### AIM OF THE TASK
Find the "Cybersecurity news alerts" line in the records below and repeat it and every later line exactly, up to the last; do not include pictures.

##### GIVEN RECORDS #####

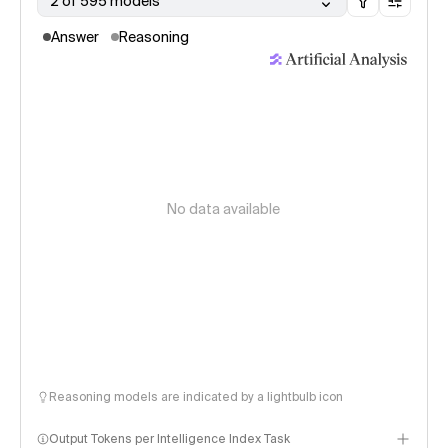
2 of 595 models
Answer
Reasoning
No data available
Reasoning models are indicated by a lightbulb icon
Output Tokens per Intelligence Index Task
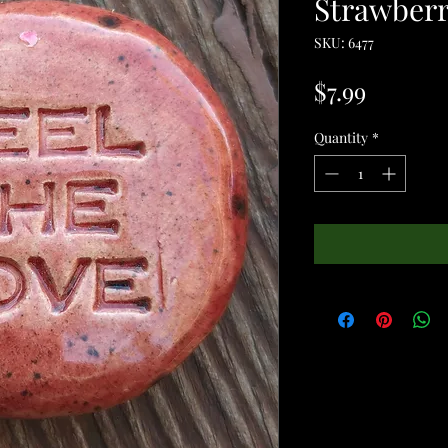
Strawberr
SKU: 6477
Price
$7.99
Quantity
*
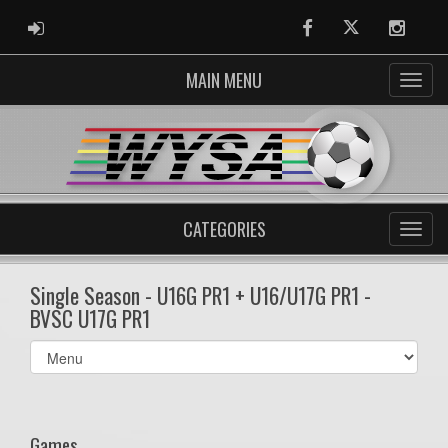
ADMIN LOGIN
Facebook
Twitter
Instag
MAIN MENU
CATEGORIES
Single Season - U16G PR1 + U16/U17G PR1 -
BVSC U17G PR1
Select
list(select
one):
Games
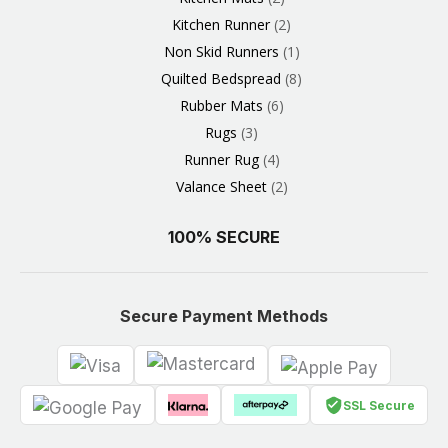
Kitchen Runner
2
Non Skid Runners
1
Quilted Bedspread
8
Rubber Mats
6
Rugs
3
Runner Rug
4
Valance Sheet
2
100% SECURE
Secure Payment Methods
SSL Secure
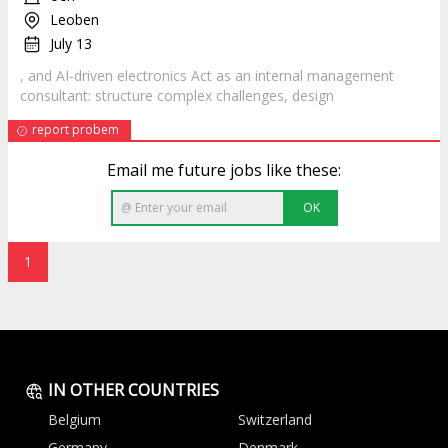
Leoben
July 13
, and AI‐driven electronics Act as an internal management
consultant: structure complex challenges,
design
report probem
Email me future jobs like these:
OK
1
IN OTHER COUNTRIES
Belgium
Switzerland
Germany
Denmark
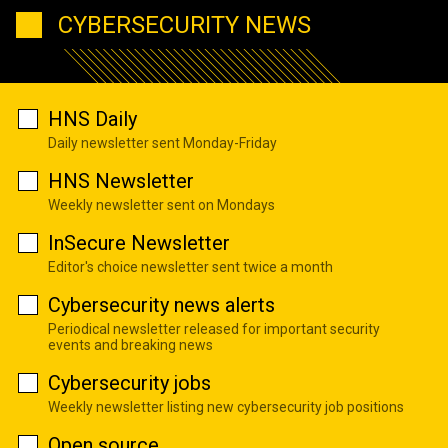
CYBERSECURITY NEWS
HNS Daily
Daily newsletter sent Monday-Friday
HNS Newsletter
Weekly newsletter sent on Mondays
InSecure Newsletter
Editor's choice newsletter sent twice a month
Cybersecurity news alerts
Periodical newsletter released for important security
events and breaking news
Cybersecurity jobs
Weekly newsletter listing new cybersecurity job positions
Open source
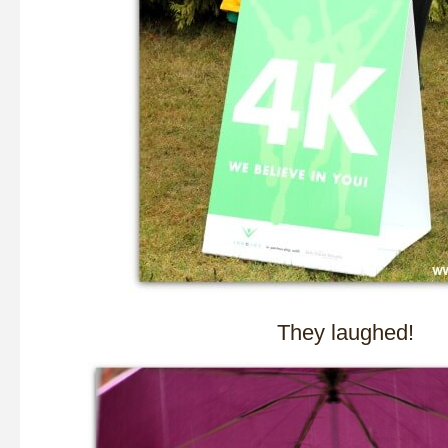
They laughed!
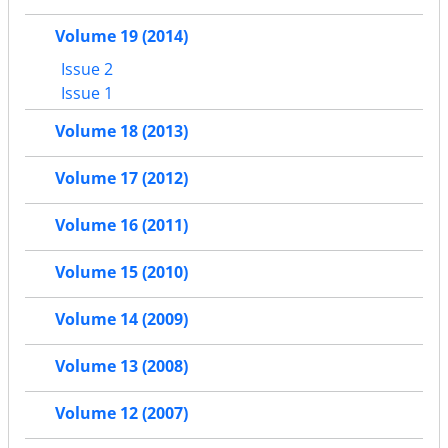
Volume 19 (2014)
Issue 2
Issue 1
Volume 18 (2013)
Volume 17 (2012)
Volume 16 (2011)
Volume 15 (2010)
Volume 14 (2009)
Volume 13 (2008)
Volume 12 (2007)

#####

### TASK ANSWER
Cybersecurity news alerts
Periodical newsletter released for important security
events and breaking news
Cybersecurity jobs
Weekly newsletter listing new cybersecurity job positions
Open source
They laughed!
Volume 19 (2014)
Issue 2
Issue 1
Volume 18 (2013)
Volume 17 (2012)
Volume 16 (2011)
Volume 15 (2010)
Volume 14 (2009)
Volume 13 (2008)
Volume 12 (2007)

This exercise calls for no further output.